In an effort to mitigate the fear of potentially losing monetary control, several central banks across the world are now focusing on developing and issuing a Cryptocurrency. Tech giant IBM sees a serious future for a central bank digital currency (CBDC) as the company’s commissioned report reveals that a CBDC could be ready for consumers’ use within the next 5 years.
The OMFIF-IBM report titled ‘Retail CBDs: The next payment frontier’ emphasizes the challenges the central banks are facing due to the arrival of Bitcoin and its underlying technology, blockchain. The report noted that “Advances in financial technology are compelling central banks to react to emergent challenges from the private sector and address weaknesses in payment systems.”
The technological advances are not only worried policymakers, but researchers also assert that individuals do not trust financial institutions anymore, since the 2008 financial crisis. As a result, the distrust of central banks in developed economies is increased. And this is the reason the central banks globally are now going to launch digital currencies within the next five years.
Researchers define central bank digital currency as a digital asset issued by a central bank for the purpose of payment and settlement, in either retail or wholesale transactions. They said, “A retail CBDC would be used like a digital extension of cash by all people and companies, while a wholesale CBDC could be used only by permitted institutions as a settlement asset in the interbank market.”
As a big player in technology space, IBM and the independent think tank for central banking, OMFIF, carried out the study during the summer of 2019, where they included contributions from 23 leading central banks. The OMFIF-IBM report also indicated a continuous decline in the use of cash, mainly in developing countries, while the use of private, decentralized cryptocurrencies continues to rise.

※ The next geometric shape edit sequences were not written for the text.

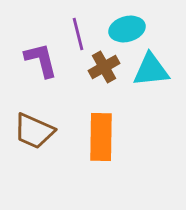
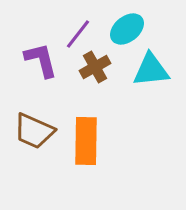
cyan ellipse: rotated 24 degrees counterclockwise
purple line: rotated 52 degrees clockwise
brown cross: moved 9 px left
orange rectangle: moved 15 px left, 4 px down
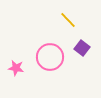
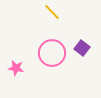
yellow line: moved 16 px left, 8 px up
pink circle: moved 2 px right, 4 px up
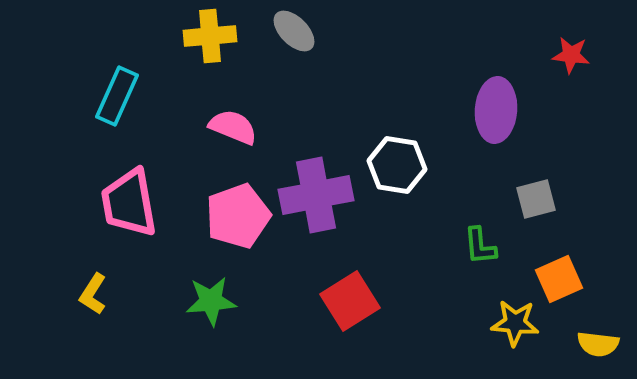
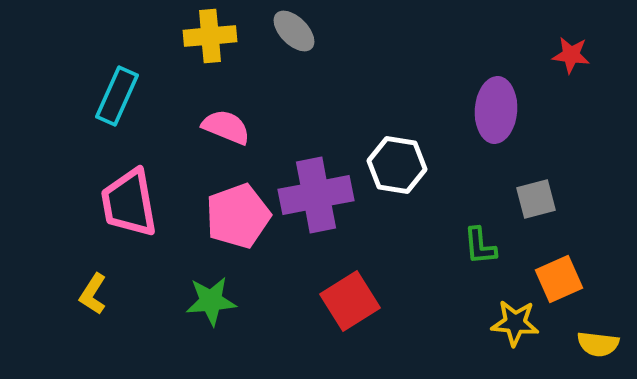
pink semicircle: moved 7 px left
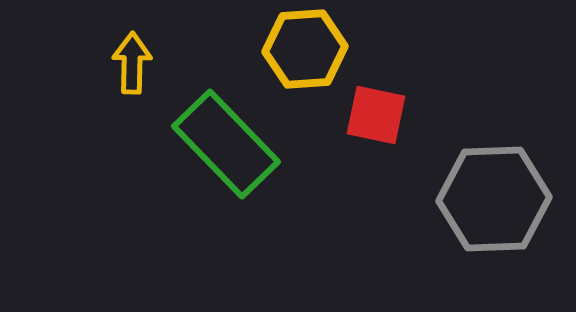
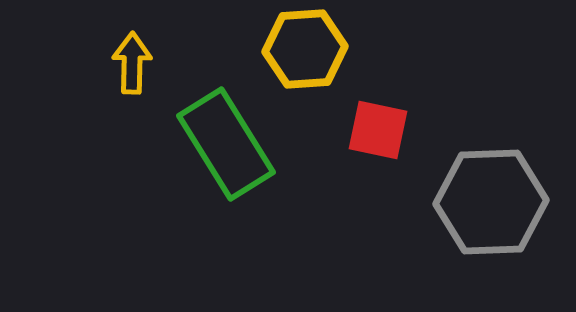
red square: moved 2 px right, 15 px down
green rectangle: rotated 12 degrees clockwise
gray hexagon: moved 3 px left, 3 px down
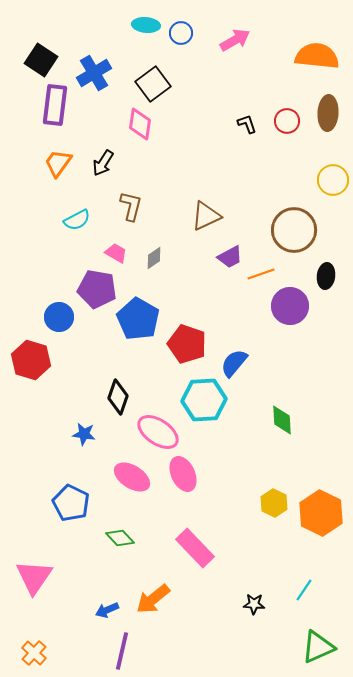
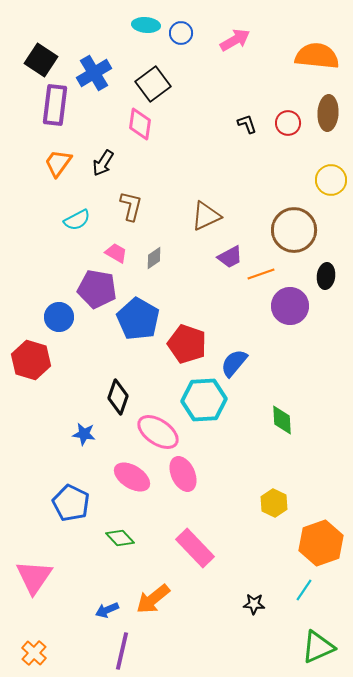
red circle at (287, 121): moved 1 px right, 2 px down
yellow circle at (333, 180): moved 2 px left
orange hexagon at (321, 513): moved 30 px down; rotated 15 degrees clockwise
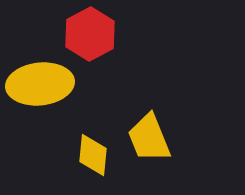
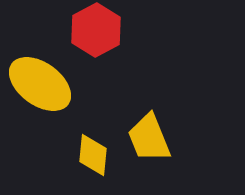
red hexagon: moved 6 px right, 4 px up
yellow ellipse: rotated 42 degrees clockwise
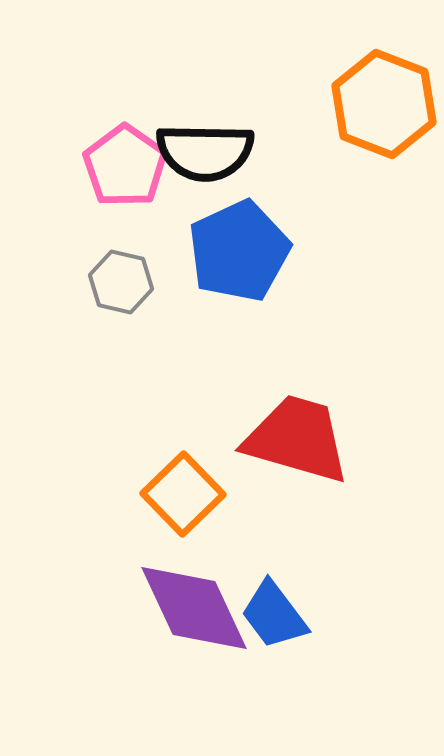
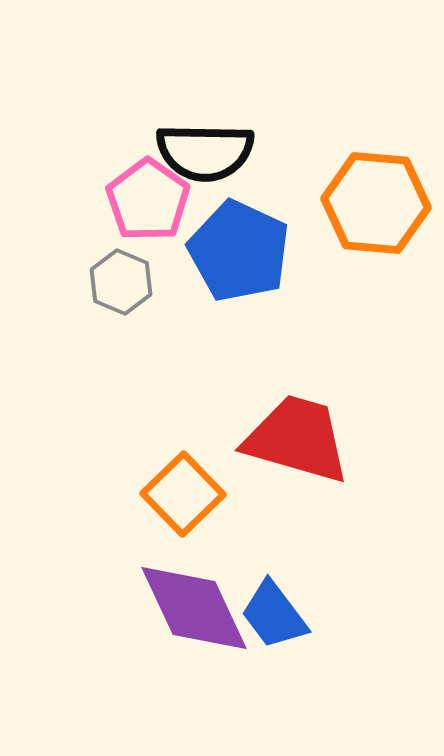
orange hexagon: moved 8 px left, 99 px down; rotated 16 degrees counterclockwise
pink pentagon: moved 23 px right, 34 px down
blue pentagon: rotated 22 degrees counterclockwise
gray hexagon: rotated 10 degrees clockwise
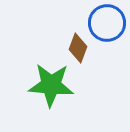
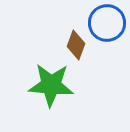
brown diamond: moved 2 px left, 3 px up
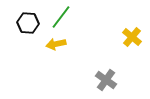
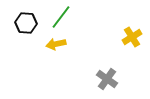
black hexagon: moved 2 px left
yellow cross: rotated 18 degrees clockwise
gray cross: moved 1 px right, 1 px up
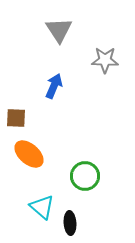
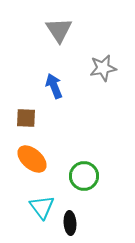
gray star: moved 2 px left, 8 px down; rotated 12 degrees counterclockwise
blue arrow: rotated 45 degrees counterclockwise
brown square: moved 10 px right
orange ellipse: moved 3 px right, 5 px down
green circle: moved 1 px left
cyan triangle: rotated 12 degrees clockwise
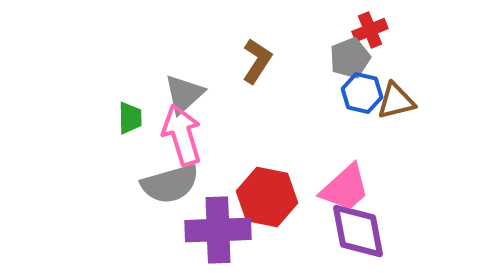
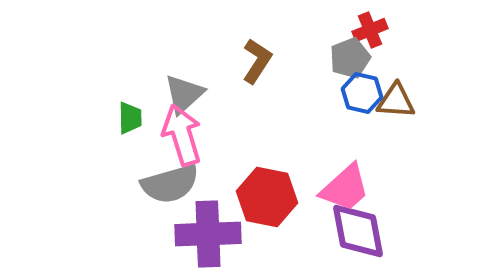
brown triangle: rotated 18 degrees clockwise
purple cross: moved 10 px left, 4 px down
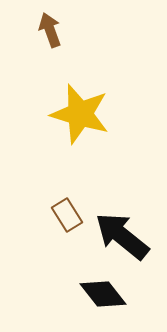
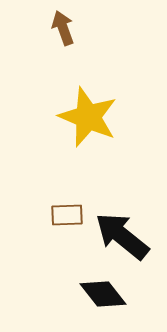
brown arrow: moved 13 px right, 2 px up
yellow star: moved 8 px right, 3 px down; rotated 6 degrees clockwise
brown rectangle: rotated 60 degrees counterclockwise
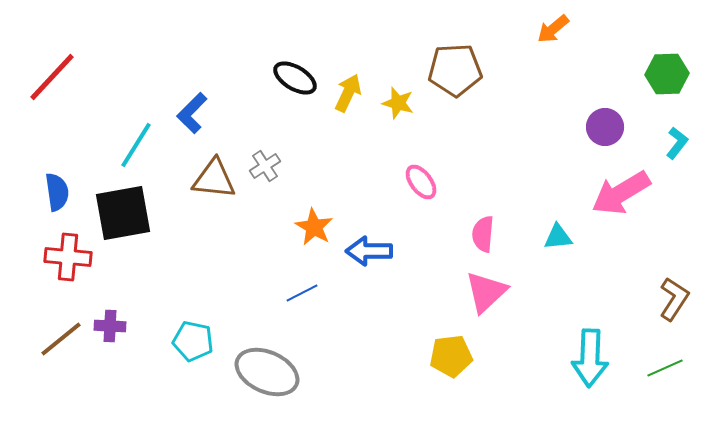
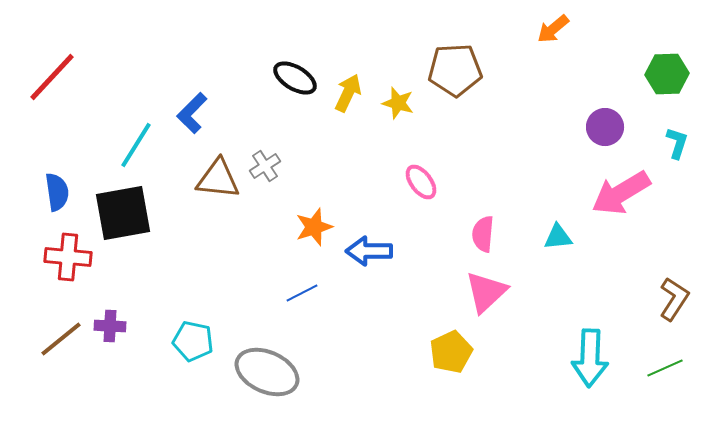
cyan L-shape: rotated 20 degrees counterclockwise
brown triangle: moved 4 px right
orange star: rotated 24 degrees clockwise
yellow pentagon: moved 4 px up; rotated 18 degrees counterclockwise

The costs of handling cash and related logistical difficulties also will grow.
Thus, maintaining control of public means of payments, policymakers are turning their focus to blockchain and other technologies. The report further states “73% of central bank survey respondents would require retail CBDCs to be available under all circumstances and for all types of payments where cash is currently used.”
At the present time, there is a very limited base of users preferring digital currency. It is a method of payment which exists only in the electronic form. The digital currency has a wide range of advantages, including easy and timely payments, lesser transaction costs, safer transactions, among others. It can assist financial sector companies by eliminating the risk of exposure as they are highly secure. However, due to risk factors such as volatility of the currency, identification of payment beneficiary, regulatory compliance, and transaction risks, the acceptance of this currency by the financial institutions is limited.